#### [REQUIREMENT]
Present each line of the entries below that holds the word "when".

#### [RECORDED DATA]
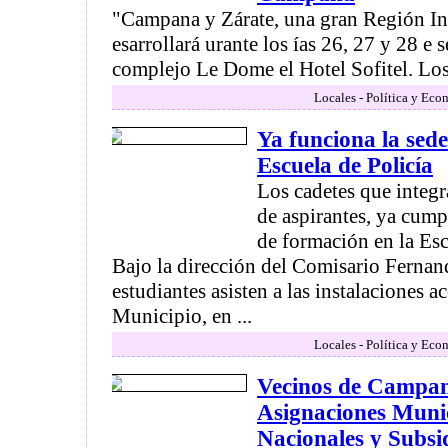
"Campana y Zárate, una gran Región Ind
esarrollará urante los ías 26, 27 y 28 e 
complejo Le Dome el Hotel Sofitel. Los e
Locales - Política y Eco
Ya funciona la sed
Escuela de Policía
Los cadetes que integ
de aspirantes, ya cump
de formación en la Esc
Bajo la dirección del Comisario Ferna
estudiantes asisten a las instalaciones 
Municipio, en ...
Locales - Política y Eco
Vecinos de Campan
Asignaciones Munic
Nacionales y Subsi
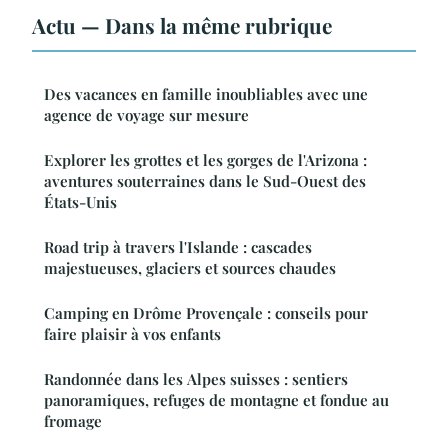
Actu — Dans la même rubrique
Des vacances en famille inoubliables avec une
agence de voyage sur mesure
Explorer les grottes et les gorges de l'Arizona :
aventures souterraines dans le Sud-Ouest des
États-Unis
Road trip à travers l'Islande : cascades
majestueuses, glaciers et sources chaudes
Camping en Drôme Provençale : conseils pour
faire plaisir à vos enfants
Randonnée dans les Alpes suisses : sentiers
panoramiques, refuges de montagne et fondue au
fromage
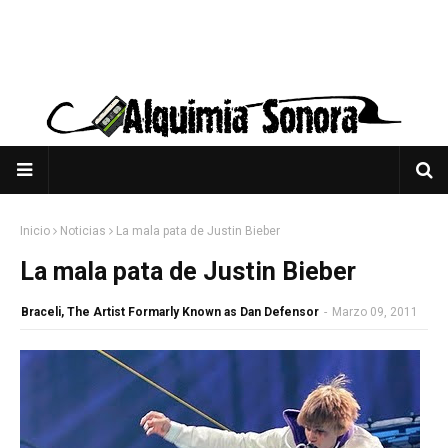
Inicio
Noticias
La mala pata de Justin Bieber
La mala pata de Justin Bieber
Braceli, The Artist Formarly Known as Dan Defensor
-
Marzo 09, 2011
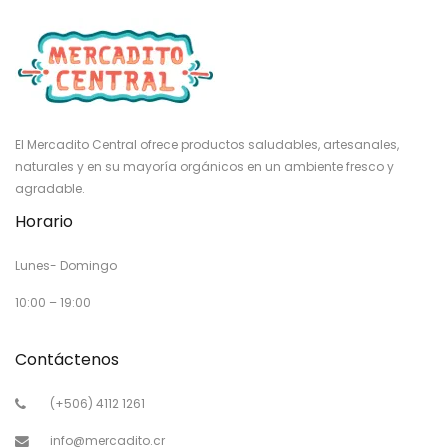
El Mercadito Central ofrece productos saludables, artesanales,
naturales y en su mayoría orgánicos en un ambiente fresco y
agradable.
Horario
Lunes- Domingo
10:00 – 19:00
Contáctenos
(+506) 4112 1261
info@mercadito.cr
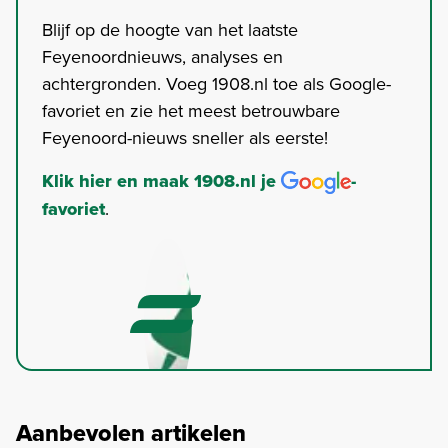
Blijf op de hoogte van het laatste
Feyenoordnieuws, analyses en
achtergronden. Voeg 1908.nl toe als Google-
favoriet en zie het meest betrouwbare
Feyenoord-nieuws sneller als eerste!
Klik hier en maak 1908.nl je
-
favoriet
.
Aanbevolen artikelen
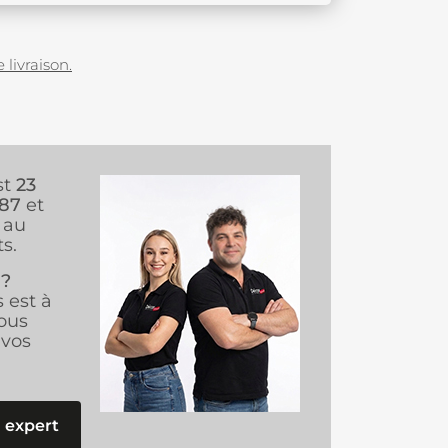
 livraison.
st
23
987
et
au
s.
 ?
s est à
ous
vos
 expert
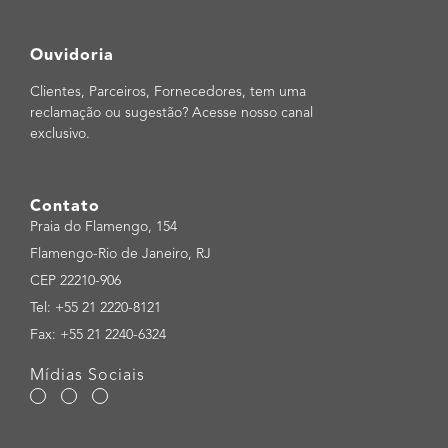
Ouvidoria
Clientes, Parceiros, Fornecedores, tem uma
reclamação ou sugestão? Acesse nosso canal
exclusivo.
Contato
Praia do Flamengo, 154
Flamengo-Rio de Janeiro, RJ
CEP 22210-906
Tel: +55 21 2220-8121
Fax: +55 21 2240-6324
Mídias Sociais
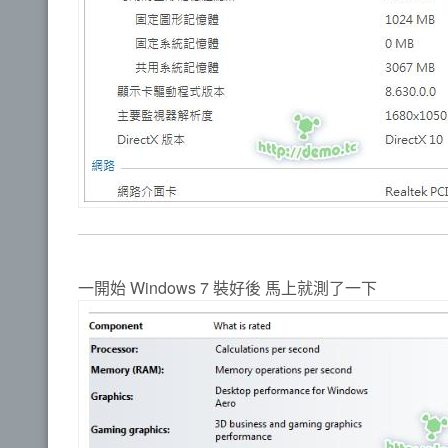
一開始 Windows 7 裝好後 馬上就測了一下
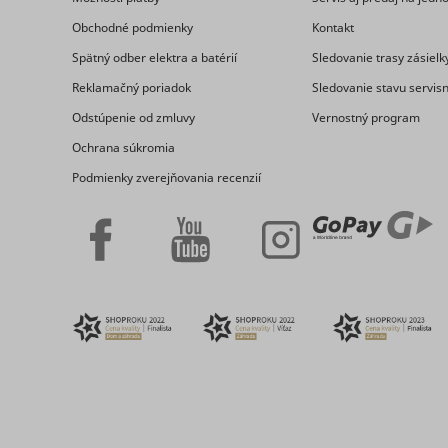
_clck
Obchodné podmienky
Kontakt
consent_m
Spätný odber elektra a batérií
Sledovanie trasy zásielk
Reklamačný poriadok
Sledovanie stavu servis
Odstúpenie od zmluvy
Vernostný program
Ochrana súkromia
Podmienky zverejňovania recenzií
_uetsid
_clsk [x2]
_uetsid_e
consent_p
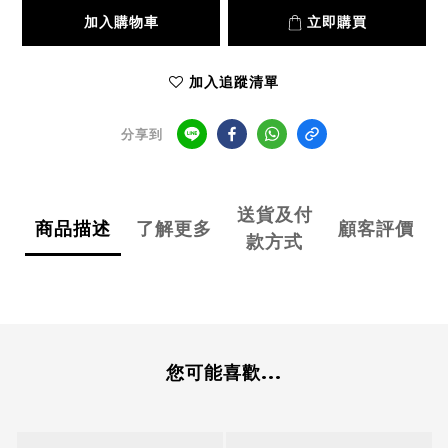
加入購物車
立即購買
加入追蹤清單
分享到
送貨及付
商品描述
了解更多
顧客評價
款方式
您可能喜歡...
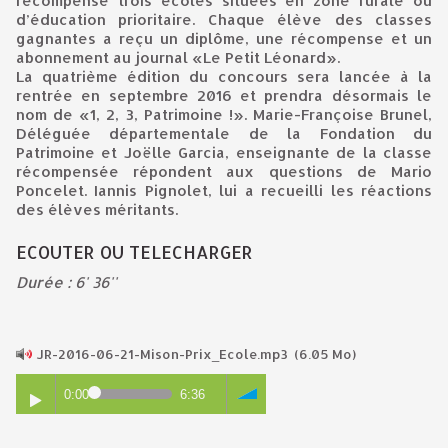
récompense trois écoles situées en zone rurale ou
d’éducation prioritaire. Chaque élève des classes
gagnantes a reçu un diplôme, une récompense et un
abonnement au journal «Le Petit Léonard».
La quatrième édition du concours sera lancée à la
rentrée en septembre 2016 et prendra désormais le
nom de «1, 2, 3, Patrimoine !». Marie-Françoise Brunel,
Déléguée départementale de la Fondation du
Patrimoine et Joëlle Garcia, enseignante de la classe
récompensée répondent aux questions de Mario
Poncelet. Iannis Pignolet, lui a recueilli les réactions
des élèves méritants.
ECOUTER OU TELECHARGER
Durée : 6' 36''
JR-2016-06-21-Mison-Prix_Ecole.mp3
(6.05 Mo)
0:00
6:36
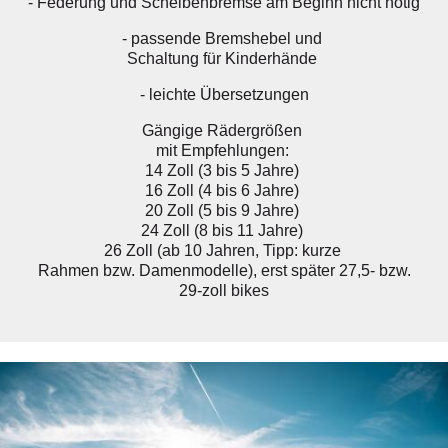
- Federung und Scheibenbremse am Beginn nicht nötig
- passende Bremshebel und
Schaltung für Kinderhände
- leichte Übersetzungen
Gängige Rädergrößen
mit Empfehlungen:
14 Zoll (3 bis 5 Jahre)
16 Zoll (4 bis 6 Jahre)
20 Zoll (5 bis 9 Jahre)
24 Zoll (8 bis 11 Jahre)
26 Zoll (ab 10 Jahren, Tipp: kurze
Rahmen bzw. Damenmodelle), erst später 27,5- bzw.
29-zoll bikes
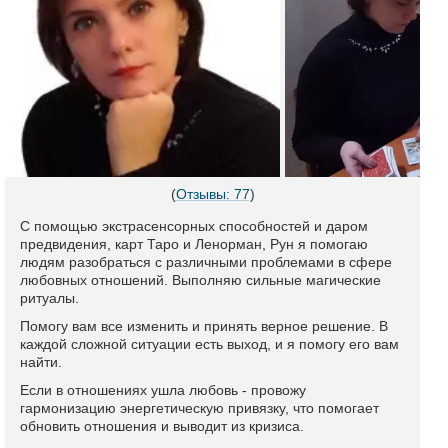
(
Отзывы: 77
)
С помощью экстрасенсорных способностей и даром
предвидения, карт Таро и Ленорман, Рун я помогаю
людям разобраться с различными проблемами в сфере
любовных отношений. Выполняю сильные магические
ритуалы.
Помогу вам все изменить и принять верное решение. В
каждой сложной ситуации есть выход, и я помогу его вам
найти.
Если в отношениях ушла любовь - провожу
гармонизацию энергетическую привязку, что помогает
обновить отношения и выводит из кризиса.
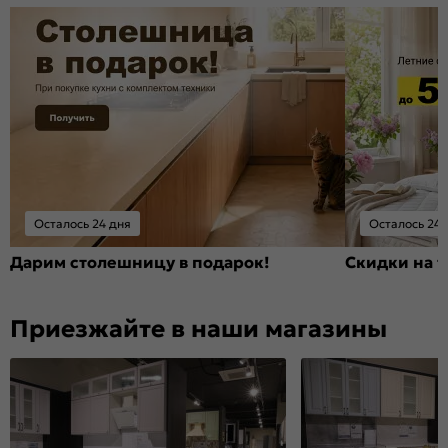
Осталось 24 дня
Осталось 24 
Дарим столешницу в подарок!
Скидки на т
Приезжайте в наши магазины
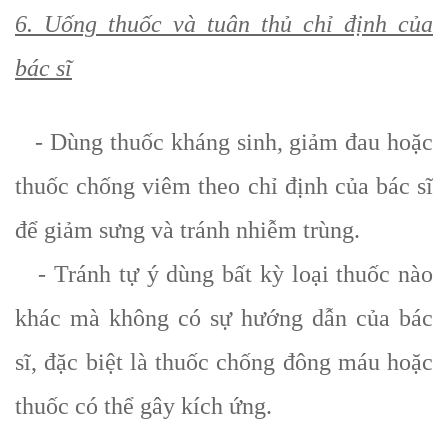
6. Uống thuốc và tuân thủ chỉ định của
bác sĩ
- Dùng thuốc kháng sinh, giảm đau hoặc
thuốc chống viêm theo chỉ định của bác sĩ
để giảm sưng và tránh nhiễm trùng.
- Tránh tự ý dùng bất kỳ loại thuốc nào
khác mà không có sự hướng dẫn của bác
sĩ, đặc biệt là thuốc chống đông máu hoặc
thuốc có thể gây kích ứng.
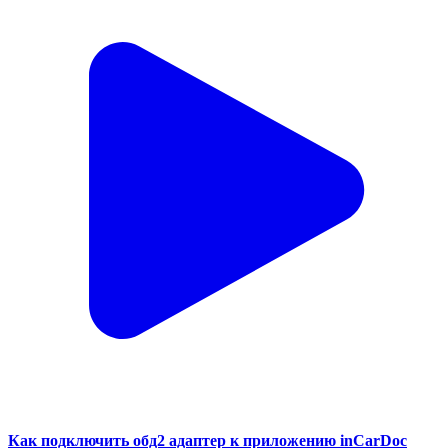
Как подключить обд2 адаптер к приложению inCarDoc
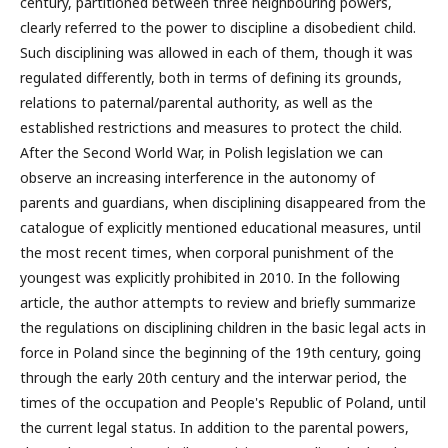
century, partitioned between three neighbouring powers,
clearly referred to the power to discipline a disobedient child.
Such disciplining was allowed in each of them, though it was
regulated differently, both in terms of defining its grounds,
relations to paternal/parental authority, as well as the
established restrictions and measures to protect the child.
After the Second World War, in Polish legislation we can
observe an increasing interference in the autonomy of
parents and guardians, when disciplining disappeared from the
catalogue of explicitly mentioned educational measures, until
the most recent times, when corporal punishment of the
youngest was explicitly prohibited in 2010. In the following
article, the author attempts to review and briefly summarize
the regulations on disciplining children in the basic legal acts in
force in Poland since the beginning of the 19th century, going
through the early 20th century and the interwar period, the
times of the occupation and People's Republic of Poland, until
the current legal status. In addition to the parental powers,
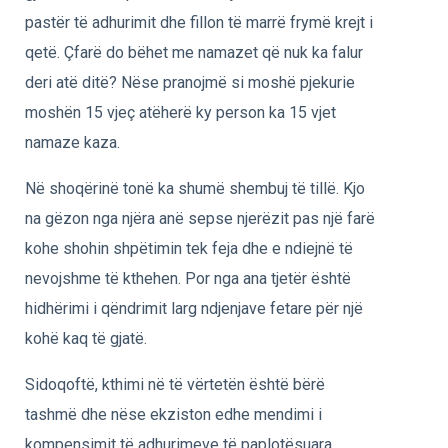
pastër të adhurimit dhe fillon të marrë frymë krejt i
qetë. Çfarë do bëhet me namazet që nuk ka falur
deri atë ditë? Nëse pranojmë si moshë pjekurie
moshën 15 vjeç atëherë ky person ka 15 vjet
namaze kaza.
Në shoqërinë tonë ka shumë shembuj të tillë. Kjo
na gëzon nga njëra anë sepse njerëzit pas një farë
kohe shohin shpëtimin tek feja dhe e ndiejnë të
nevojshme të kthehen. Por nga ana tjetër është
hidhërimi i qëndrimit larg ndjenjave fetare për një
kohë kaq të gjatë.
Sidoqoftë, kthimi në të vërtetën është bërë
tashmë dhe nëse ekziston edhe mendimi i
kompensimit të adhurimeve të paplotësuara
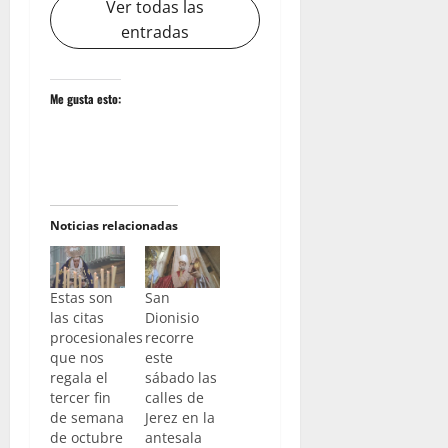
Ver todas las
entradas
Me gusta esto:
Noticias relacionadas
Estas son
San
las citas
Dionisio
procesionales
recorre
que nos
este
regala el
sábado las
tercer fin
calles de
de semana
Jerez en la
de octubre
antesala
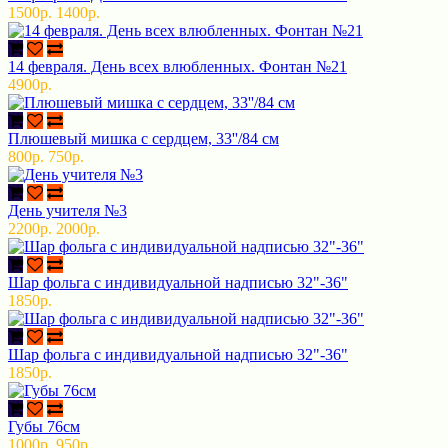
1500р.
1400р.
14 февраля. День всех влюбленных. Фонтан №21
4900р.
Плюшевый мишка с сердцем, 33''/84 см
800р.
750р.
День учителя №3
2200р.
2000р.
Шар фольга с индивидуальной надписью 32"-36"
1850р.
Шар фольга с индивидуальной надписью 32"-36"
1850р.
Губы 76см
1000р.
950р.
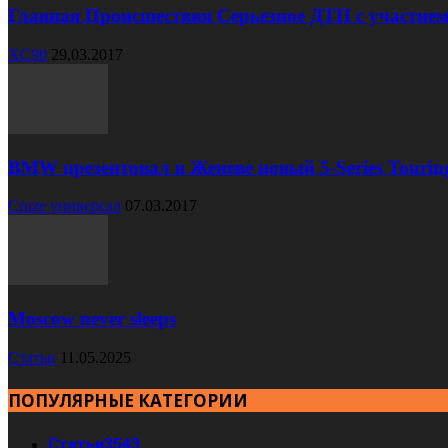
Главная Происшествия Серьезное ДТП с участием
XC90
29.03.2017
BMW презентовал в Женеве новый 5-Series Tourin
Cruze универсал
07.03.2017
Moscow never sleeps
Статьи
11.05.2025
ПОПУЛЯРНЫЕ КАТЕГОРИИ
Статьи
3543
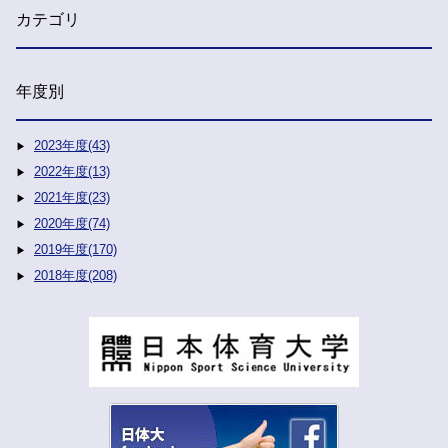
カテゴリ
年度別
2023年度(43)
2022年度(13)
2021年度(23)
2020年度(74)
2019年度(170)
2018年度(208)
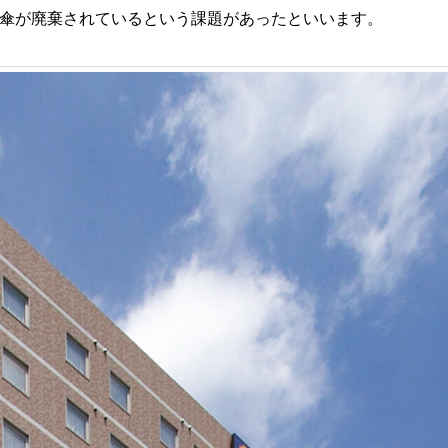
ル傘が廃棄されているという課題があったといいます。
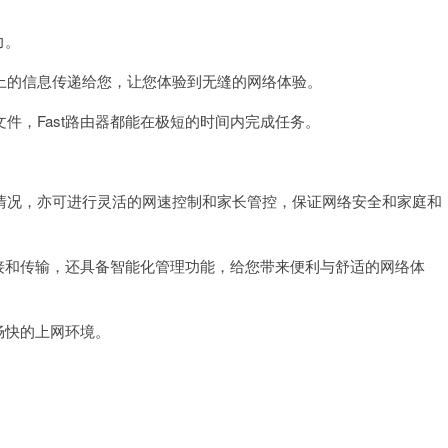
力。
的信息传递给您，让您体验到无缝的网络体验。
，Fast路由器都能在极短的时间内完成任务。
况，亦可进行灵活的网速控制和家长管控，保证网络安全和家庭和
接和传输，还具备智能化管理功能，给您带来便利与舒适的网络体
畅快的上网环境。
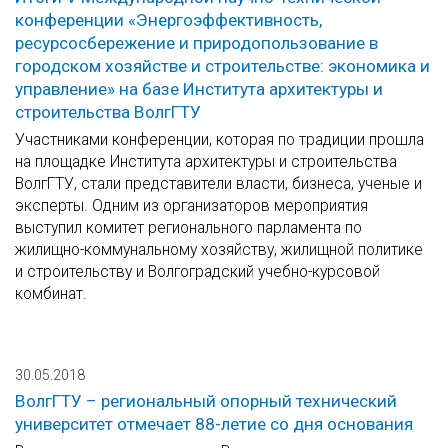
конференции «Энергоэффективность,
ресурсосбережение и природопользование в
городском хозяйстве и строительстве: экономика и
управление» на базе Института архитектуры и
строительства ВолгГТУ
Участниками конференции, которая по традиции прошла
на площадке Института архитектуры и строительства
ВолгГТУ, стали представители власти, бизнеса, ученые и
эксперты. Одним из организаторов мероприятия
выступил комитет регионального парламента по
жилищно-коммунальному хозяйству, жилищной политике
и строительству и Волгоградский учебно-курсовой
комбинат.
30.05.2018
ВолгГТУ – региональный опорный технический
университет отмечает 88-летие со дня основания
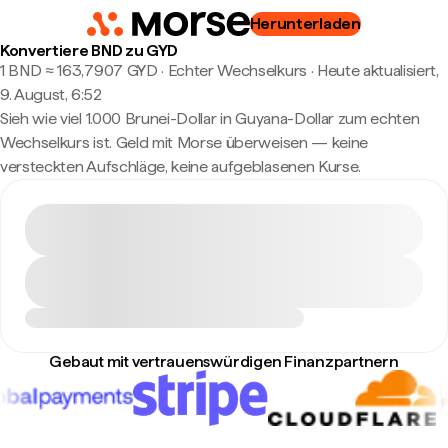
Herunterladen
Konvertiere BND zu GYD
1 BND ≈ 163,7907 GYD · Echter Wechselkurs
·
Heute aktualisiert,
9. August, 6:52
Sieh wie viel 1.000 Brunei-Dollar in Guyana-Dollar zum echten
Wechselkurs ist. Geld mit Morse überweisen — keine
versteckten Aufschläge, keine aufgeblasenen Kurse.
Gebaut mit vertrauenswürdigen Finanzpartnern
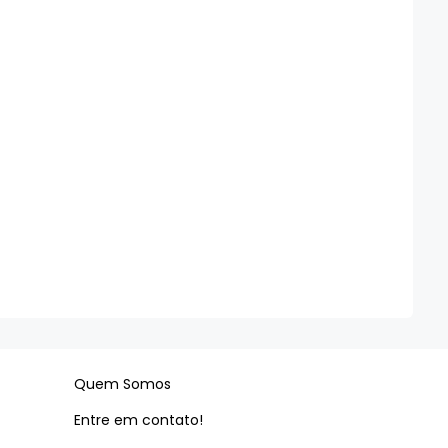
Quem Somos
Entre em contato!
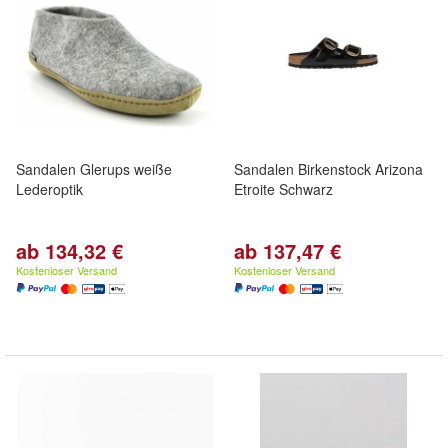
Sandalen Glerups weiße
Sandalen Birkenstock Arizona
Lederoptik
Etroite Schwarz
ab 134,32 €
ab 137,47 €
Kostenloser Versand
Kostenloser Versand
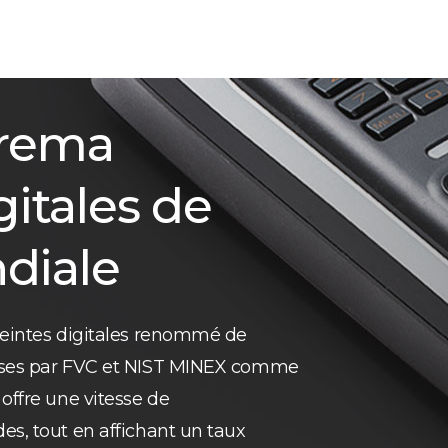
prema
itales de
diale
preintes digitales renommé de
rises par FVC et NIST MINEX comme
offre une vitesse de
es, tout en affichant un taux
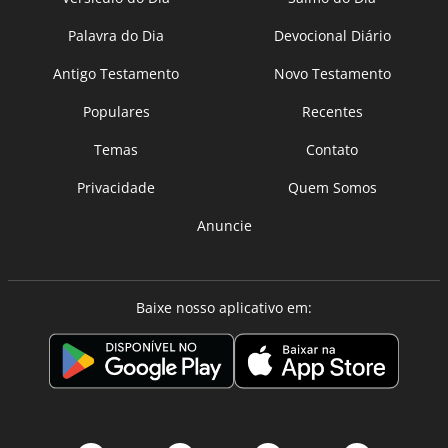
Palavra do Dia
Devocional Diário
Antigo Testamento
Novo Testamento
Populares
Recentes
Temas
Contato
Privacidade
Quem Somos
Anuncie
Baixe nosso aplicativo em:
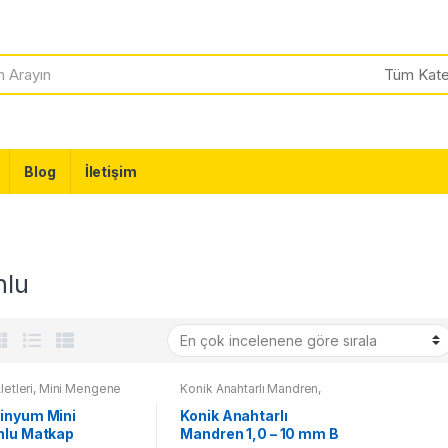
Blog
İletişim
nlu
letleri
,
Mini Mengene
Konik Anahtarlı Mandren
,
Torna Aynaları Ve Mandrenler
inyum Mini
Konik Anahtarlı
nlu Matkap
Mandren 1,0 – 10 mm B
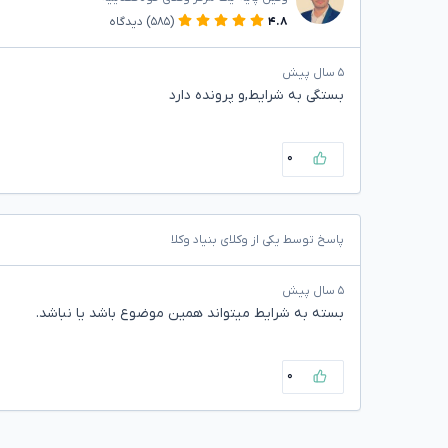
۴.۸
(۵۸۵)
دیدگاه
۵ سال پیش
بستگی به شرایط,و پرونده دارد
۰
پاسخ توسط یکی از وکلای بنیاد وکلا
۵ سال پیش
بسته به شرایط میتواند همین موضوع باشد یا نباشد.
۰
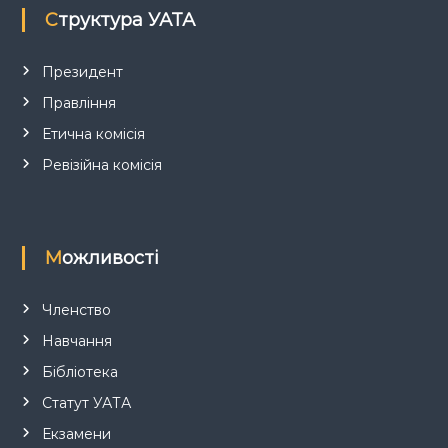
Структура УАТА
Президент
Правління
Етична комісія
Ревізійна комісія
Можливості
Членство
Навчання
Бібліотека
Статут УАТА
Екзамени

#### [YOUR SOLUTION]
parents and guardians, when disciplining disappeared from the
the most recent times, when corporal punishment of the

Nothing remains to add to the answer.